## YOUR INSTRUCTIONS
Your task is to return the span of lines beginning at the one with "при этом к тому момент" and ending at the last line of the data, exactly as it stands.

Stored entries
● ● ● ● ● ● ●

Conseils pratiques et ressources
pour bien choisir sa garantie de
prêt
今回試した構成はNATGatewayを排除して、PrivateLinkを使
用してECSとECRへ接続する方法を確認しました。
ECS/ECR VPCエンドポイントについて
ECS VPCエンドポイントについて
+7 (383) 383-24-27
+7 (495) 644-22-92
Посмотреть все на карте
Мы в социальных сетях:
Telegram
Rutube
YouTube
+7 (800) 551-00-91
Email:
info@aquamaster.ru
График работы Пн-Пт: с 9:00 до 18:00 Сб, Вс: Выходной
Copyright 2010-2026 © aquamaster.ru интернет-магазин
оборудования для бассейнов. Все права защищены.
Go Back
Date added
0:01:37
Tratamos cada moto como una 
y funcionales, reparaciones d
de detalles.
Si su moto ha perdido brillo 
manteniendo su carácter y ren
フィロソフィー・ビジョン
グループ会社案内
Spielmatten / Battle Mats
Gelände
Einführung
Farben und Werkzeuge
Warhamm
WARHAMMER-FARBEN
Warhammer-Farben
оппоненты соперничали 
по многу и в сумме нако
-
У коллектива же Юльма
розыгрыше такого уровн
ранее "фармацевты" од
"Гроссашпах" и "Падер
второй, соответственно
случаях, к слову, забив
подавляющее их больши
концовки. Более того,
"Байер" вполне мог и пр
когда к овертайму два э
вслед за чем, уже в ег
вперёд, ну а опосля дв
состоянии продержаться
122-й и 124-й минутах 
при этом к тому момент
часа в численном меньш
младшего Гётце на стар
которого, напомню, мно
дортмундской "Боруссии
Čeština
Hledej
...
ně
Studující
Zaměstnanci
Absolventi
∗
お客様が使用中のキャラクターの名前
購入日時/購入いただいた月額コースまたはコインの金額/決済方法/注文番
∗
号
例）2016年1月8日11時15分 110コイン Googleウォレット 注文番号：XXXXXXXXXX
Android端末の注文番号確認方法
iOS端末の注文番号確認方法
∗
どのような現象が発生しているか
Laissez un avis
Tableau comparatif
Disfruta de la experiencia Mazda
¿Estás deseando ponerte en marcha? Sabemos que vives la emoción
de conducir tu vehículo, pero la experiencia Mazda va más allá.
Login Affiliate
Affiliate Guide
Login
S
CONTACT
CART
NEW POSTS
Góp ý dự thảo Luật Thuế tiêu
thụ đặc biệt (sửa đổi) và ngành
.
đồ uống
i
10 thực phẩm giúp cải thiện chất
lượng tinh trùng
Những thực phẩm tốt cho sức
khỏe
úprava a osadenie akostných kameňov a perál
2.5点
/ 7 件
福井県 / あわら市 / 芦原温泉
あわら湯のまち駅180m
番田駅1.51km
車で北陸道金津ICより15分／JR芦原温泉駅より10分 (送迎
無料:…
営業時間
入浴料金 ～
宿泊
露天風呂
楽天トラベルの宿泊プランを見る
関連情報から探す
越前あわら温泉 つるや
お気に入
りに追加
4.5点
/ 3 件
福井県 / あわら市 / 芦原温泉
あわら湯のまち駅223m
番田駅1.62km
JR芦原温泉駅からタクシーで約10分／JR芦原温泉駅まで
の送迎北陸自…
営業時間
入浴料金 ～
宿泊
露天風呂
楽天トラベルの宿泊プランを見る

● ● ● ● ● ● ●

## RESPONSE BELOW
при этом к тому момент
часа в численном меньш
младшего Гётце на стар
которого, напомню, мно
дортмундской "Боруссии
Čeština
Hledej
...
ně
Studující
Zaměstnanci
Absolventi
∗
お客様が使用中のキャラクターの名前
購入日時/購入いただいた月額コースまたはコインの金額/決済方法/注文番
∗
号
例）2016年1月8日11時15分 110コイン Googleウォレット 注文番号：XXXXXXXXXX
Android端末の注文番号確認方法
iOS端末の注文番号確認方法
∗
どのような現象が発生しているか
Laissez un avis
Tableau comparatif
Disfruta de la experiencia Mazda
¿Estás deseando ponerte en marcha? Sabemos que vives la emoción
de conducir tu vehículo, pero la experiencia Mazda va más allá.
Login Affiliate
Affiliate Guide
Login
S
CONTACT
CART
NEW POSTS
Góp ý dự thảo Luật Thuế tiêu
thụ đặc biệt (sửa đổi) và ngành
.
đồ uống
i
10 thực phẩm giúp cải thiện chất
lượng tinh trùng
Những thực phẩm tốt cho sức
khỏe
úprava a osadenie akostných kameňov a perál
2.5点
/ 7 件
福井県 / あわら市 / 芦原温泉
あわら湯のまち駅180m
番田駅1.51km
車で北陸道金津ICより15分／JR芦原温泉駅より10分 (送迎
無料:…
営業時間
入浴料金 ～
宿泊
露天風呂
楽天トラベルの宿泊プランを見る
関連情報から探す
越前あわら温泉 つるや
お気に入
りに追加
4.5点
/ 3 件
福井県 / あわら市 / 芦原温泉
あわら湯のまち駅223m
番田駅1.62km
JR芦原温泉駅からタクシーで約10分／JR芦原温泉駅まで
の送迎北陸自…
営業時間
入浴料金 ～
宿泊
露天風呂
楽天トラベルの宿泊プランを見る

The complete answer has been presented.